My book, The Apple Exercise, which talks about all these techniques is available through my website at http://www.janetweightreed.co.uk

Happy painting.

A Bientôt

 

Tutorial 5. Warm up landscape.

In this short video, I am using the same techniques used in the Calla Lily tutorial.

This is a warm up exercise that I have used for many years. You end up with a little landscape painting, which again can be modified in many different ways, by changing the horizon line, adding some mountains, etc. The key is that it’s all about warming up and playing. By the way any colours can be used.

Before e mail, when I would send lots of snail mail around the world, I would paint these little landscapes on the envelopes. A great way to warm up, and the receivers always enjoyed.

For the sky area I am using – Winsor & Newton Cotman series, Turquoise and Dioxazine Violet.

Between the sky and land, Winsor & Newton Gold Green, and a mix of Prussian Blue and Burnt Sienna for the foreground.

I use a knife or credit card to scrape out grasses in the foreground.

It’s important to note that I don’t use black in my watercolours. Rather I mix Prussian Blue and Burnt Sienna for my darks. I would suggest that you play with swatches of this combination.
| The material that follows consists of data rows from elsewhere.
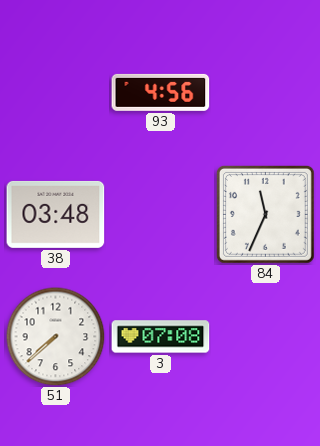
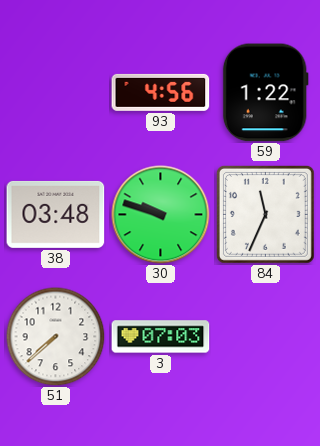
59: none -> 1:22
30: none -> 9:48
3: 07:08 -> 07:03
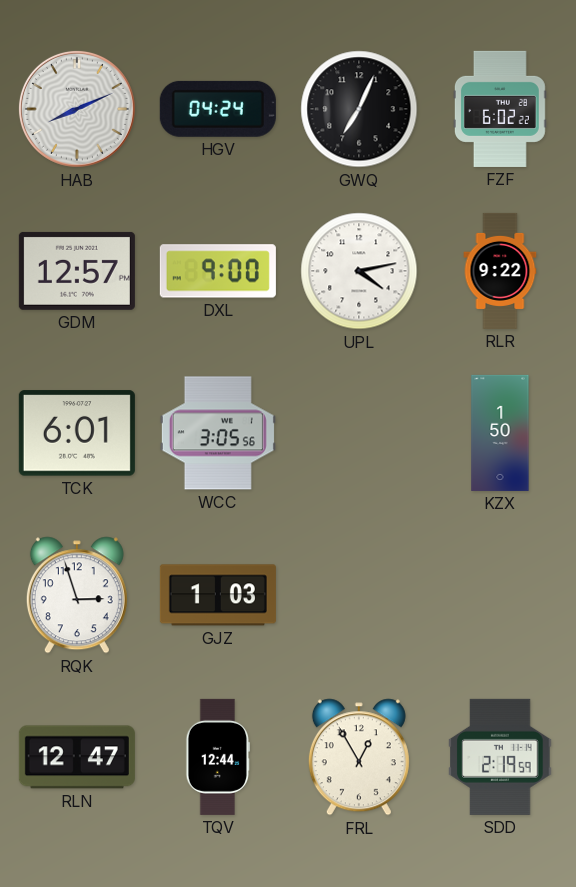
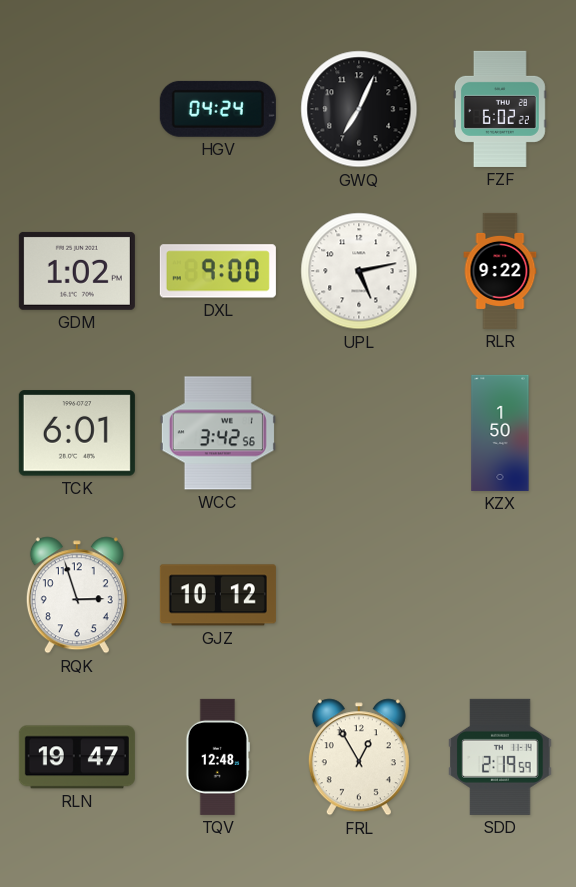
HAB: 8:11 -> none
GDM: 12:57 -> 1:02
UPL: 4:13 -> 5:13
WCC: 3:05 -> 3:42
GJZ: 1:03 -> 10:12
RLN: 12:47 -> 19:47
TQV: 12:44 -> 12:48
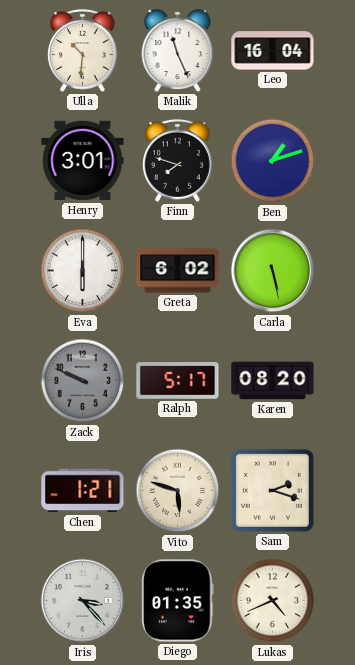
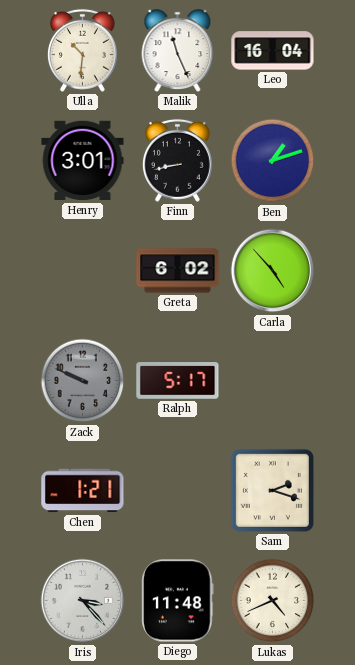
Finn: 7:48 -> 8:43
Eva: 6:00 -> none
Carla: 5:28 -> 4:53
Karen: 08:20 -> none
Vito: 5:48 -> none
Diego: 01:35 -> 11:48
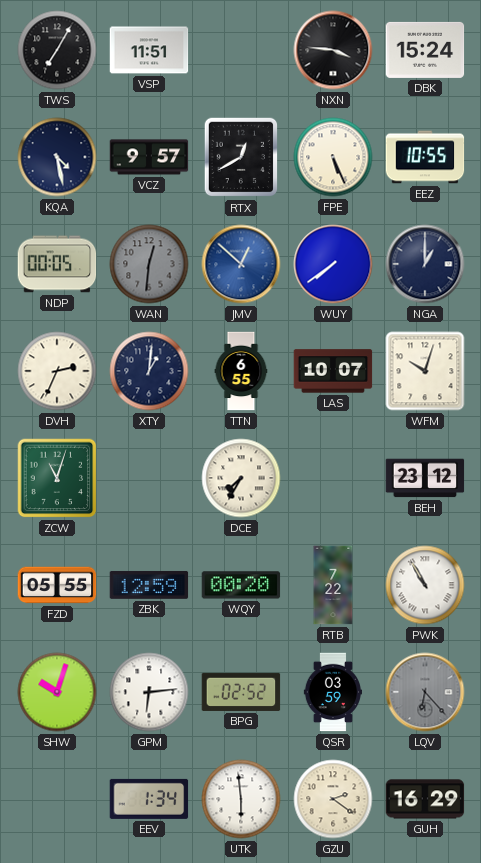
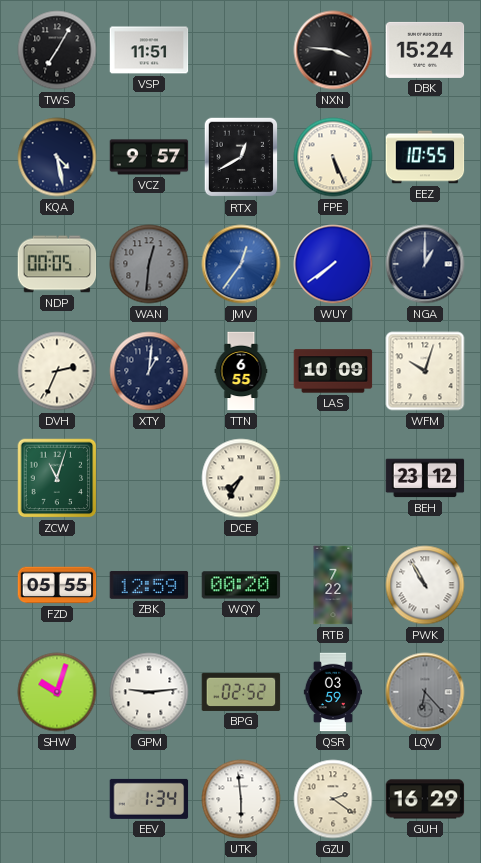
JMV: 12:52 -> 12:36
LAS: 10:07 -> 10:09
GPM: 6:14 -> 9:14
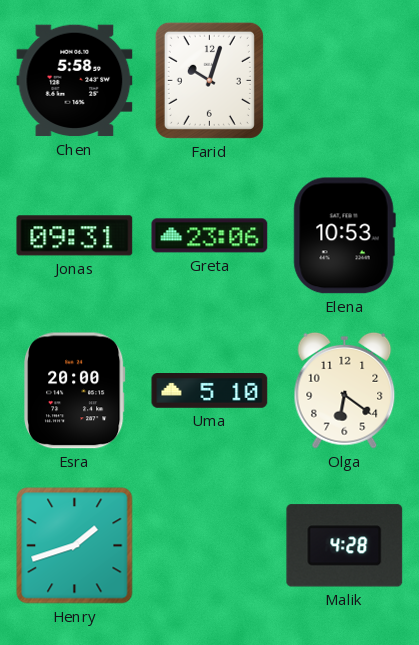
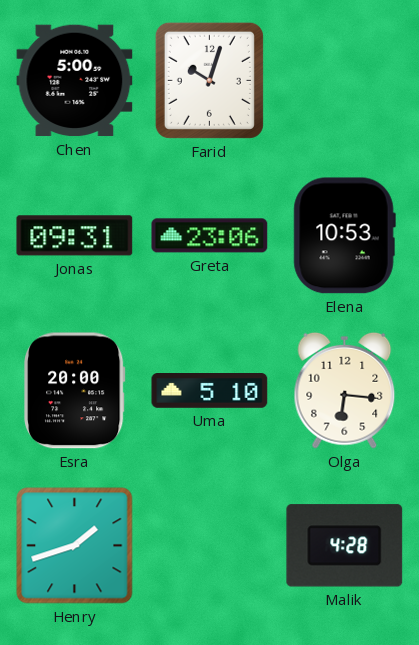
Chen: 5:58 -> 5:00
Olga: 6:21 -> 6:16
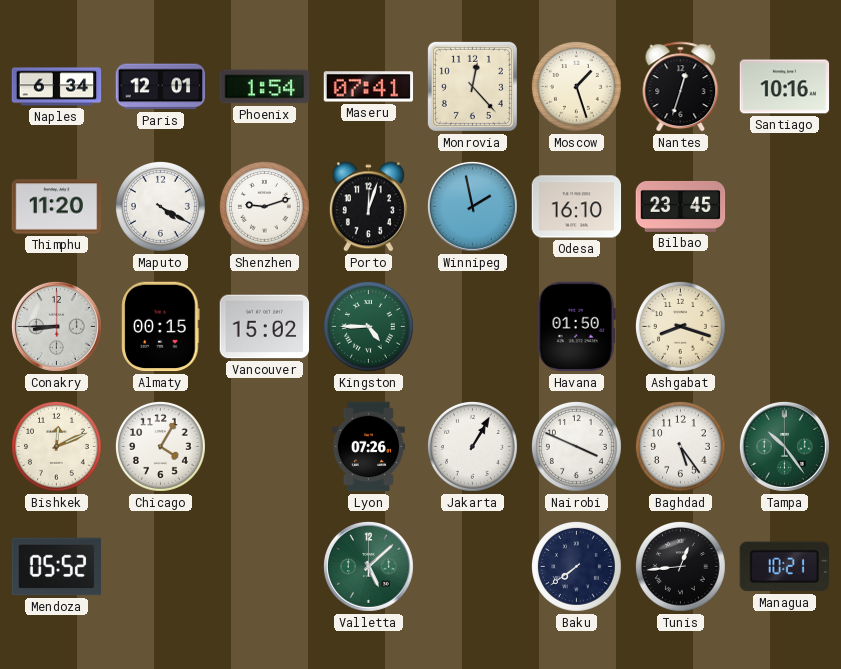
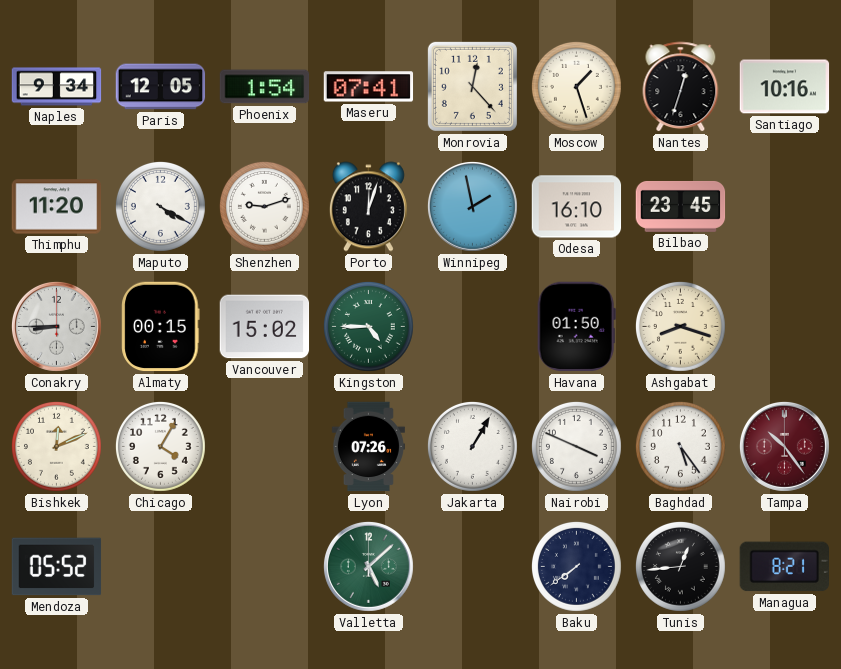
Naples: 6:34 -> 9:34
Paris: 12:01 -> 12:05
Tampa dial: green -> burgundy
Managua: 10:21 -> 8:21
Note that I bring colour from the top of the painting into the foreground….because the sky naturally reflects upon the land. Everything reflects and everything is interconnected. This also helps to balance and bring harmony to the image.

This little story points out how our minds are conditioned by what we are taught, rather than what we actually see or experience.

When giving a workshop in Wales one beautiful sunny January morning, one of the participants painted a landscape he had seen on the way to the workshop. He explained that the fields in the landscape was actually blue, and then went onto say that as there are no blue fields in winter, he painted them brown……..

The fact was, the man had seen blue fields. He had seen the reflection of the clear blue sky onto the white frost covering the fields. Rather than believe what he actually observed, he instinctively chose to go with what he had been taught.

When we first enter the world, we are naturally full of curiosity and wonder.

By the time we come to the end of our formative years, at around seven, the narrow definition that our culture has imposed upon us has taken hold.

Happy warming up and playing.

All these exercises can be found in my book The Apple Exercise. The book is available through the products page of my website at http://www.janetweightreed.co.uk

A Bientôt

Tutorial 4. Establishing consistency to work.

Throughout my years of painting and teaching, I have heard many times the frustration of those who would like to explore their creativity, but seem unable to establish consistency in their work.

Remember it’s better to do a quick warm up exercise for fifteen minutes a day than to have marathon painting sessions twice a year!

I would suggest three elements be put into place to do this exercise.

1) Pick the same 15 minutes every day – make sure it’s a time that works for you.
2) Set up a small table, such as a card table, which doesn’t have to be moved or cleared.
3) Turn off mobiles, or any other potential distractions.

It takes 28 days to form a new habit. If you follow this simple format three things will occur….
Consistency, technical skills, and most importantly observational skills will improve.

You can read more about this in my book ‘The Apple Exercise’ which can be found on the products page of my website at http://www.janetweightreed.co.uk

In this one minute video, I am playing with paint….I am using white paper, however newspaper or anything else will be fine.

“Change will not come if we wait for some other person or some other time. We are the ones we’ve been waiting for. We are the change that we seek.” Barack Obama.

I came up with the ‘Apple Exercise’ over 30 years ago because in principle it is very simple and effective.

A Bientôt

Tutorial 3. Warming up using newspaper

Like athletes and dancers, artists need to stretch and warm up every day.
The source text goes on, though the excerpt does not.